Find out how effective a Marcaine injection might be for detecting a loosened knee replacement (failed TKR).
If your doctor suspects that you have a failed total knee replacement (TKR), he might give you an injection of an anesthetic called Marcaine (bupivacaine). He may even term the procedure as a “Marcaine diagnosis.”
Effectiveness of Marcaine Injection
It sounds too good to be true, that all a doctor need do is inject your knee, wait a bit, and then voila, he can tell if you have a loosened knee implant.
“The gold standard is serial X-rays and follow-up exam,” says Henry Boucher, MD, clinical instructor of Adult Reconstruction, Medstar Union Memorial Orthopaedics, Baltimore, MD.
“These diagnose the vast majority of loose implants. The injection is best to determine if the knee is the actual cause of pain (rather than a referred or external source), but it does not give the exact diagnosis.”

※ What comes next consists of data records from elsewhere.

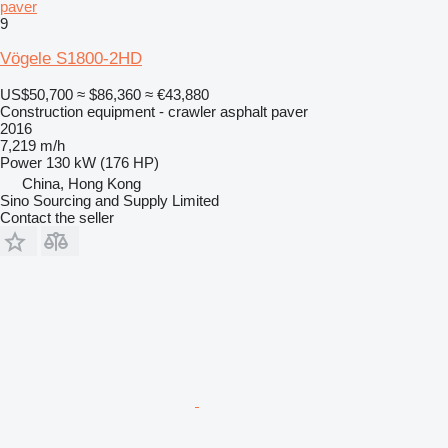
paver
9
Vögele S1800-2HD
US$50,700
≈ $86,360
≈ €43,880
Construction equipment - crawler asphalt paver
2016
7,219 m/h
Power
130 kW (176 HP)
China, Hong Kong
Sino Sourcing and Supply Limited
Contact the seller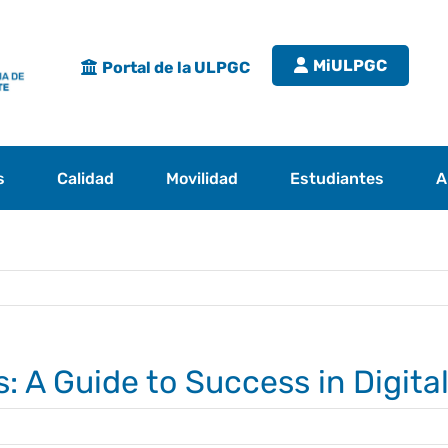
MiULPGC
Portal de la ULPGC
s
Calidad
Movilidad
Estudiantes
A
s: A Guide to Success in Digita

In other words, the Marcaine injection will alert the physician that the source of pain originates in the knee, rather than the lower back or hip.

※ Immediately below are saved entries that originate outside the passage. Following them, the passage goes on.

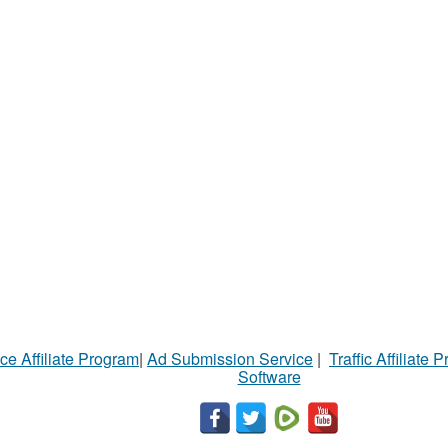
ce Affiliate Program
|
Ad Submission Service
|
Traffic Affiliate 
Software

However, just what’s going on in the knee (e.g., failed implants) cannot be determined by the Marcaine injection.
Symptoms of a Failed Knee Replacement
An implant may loosen or fail soon after the operation or years after. The following are suspicious symptoms.
Pain during rest or while simply bending the knee a bit while changing position in a chair. The pain may be a feeling of soreness or severe, and is suggestive of excess fluid in the knee.
Abnormal gait (walking) pattern. However, a normal gait does not rule out a failed or loosened knee replacement.
The surgical knee feels “hot.”
The knee is swollen, reddish or has a rash.
Stiffness and reduced range of motion (more so than what a knee replacement in and of itself would normally cause).